━━━ GIVEN INFORMATION ━━━
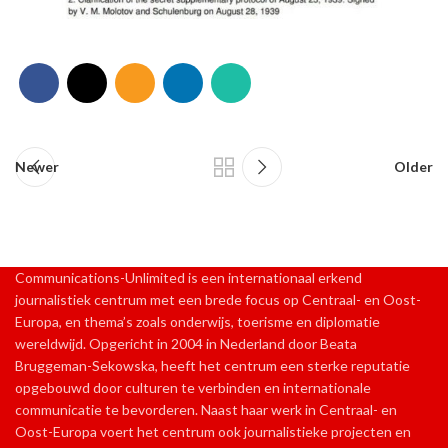
Newer
Older
Communications-Unlimited is een internationaal erkend
journalistiek centrum met een brede focus op Centraal- en Oost-
Europa, en thema’s zoals onderwijs, toerisme en diplomatie
wereldwijd. Opgericht in 2004 in Nederland door Beata
Bruggeman-Sekowska, heeft het centrum een sterke reputatie
opgebouwd door culturen te verbinden en internationale
communicatie te bevorderen. Naast haar werk in Centraal- en
Oost-Europa voert het centrum ook journalistieke projecten en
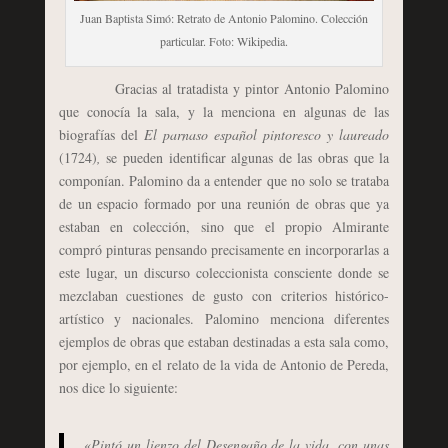
Juan Baptista Simó: Retrato de Antonio Palomino. Colección
particular. Foto: Wikipedia.
Gracias al tratadista y pintor Antonio Palomino
que conocía la sala, y la menciona en algunas de las
biografías del
El parnaso español pintoresco y laureado
(1724)
,
se pueden identificar algunas de las obras que la
componían. Palomino da a entender que no solo se trataba
de un espacio formado por una reunión de obras que ya
estaban en colección, sino que el propio Almirante
compró pinturas pensando precisamente en incorporarlas a
este lugar, un discurso coleccionista consciente donde se
mezclaban cuestiones de gusto con criterios histórico-
artístico y nacionales. Palomino menciona diferentes
ejemplos de obras que estaban destinadas a esta sala como,
por ejemplo, en el relato de la vida de Antonio de Pereda,
nos dice lo siguiente:
«
Pintó un lienzo del Desengaño de la vida, con unas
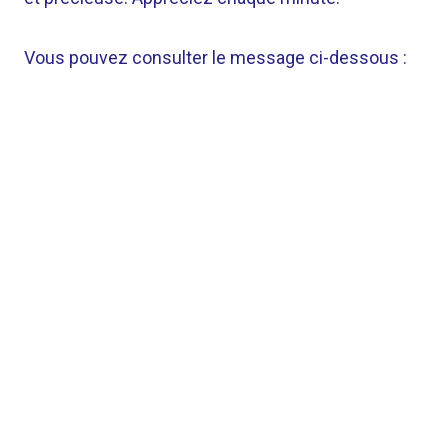
Vous pouvez consulter le message ci-dessous :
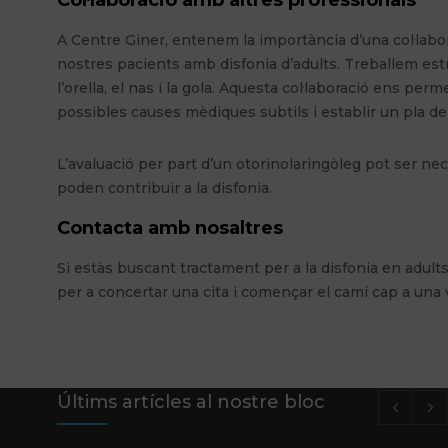
Col·laboració amb altres professionals
A Centre Giner, entenem la importància d’una col·labor
nostres pacients amb disfonia d’adults. Treballem es
l’orella, el nas i la gola. Aquesta col·laboració ens per
possibles causes mèdiques subtils i establir un pla d
L’avaluació per part d’un otorinolaringòleg pot ser n
poden contribuir a la disfonia.
Contacta amb nosaltres
Si estàs buscant tractament per a la disfonia en adul
per a concertar una cita i començar el camí cap a una 
Últims artícles al nostre bloc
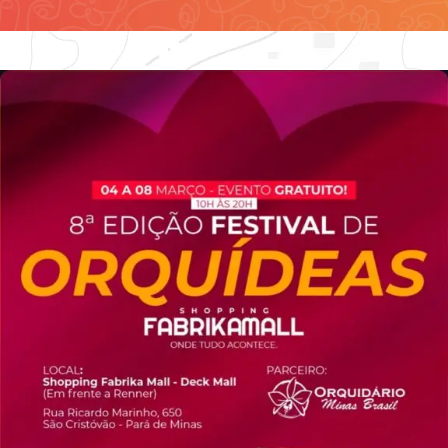
Contato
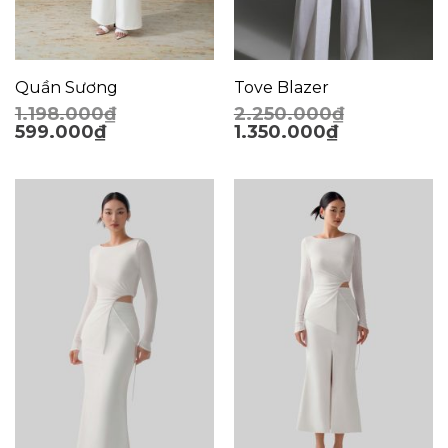
Quần Sương
Tove Blazer
1.198.000
₫
2.250.000
₫
599.000
₫
1.350.000
₫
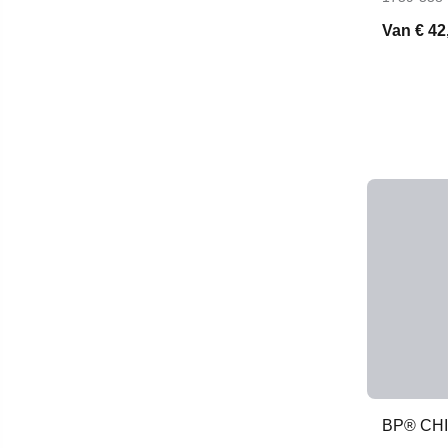
Van
€ 42
BP® CH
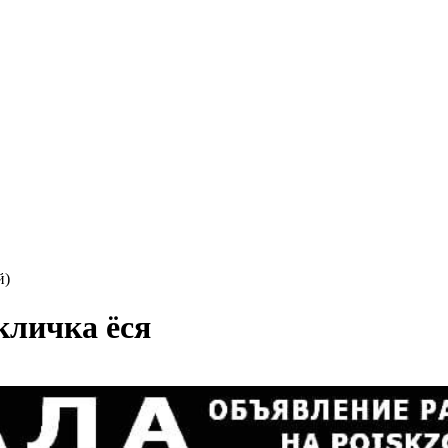
й)
кличка ёся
━━━
● WHAT NEEDS TO BE DONE
Only a number is expected here: how many lines of the records above contain "menciona".

● YOUR RESPONSE
2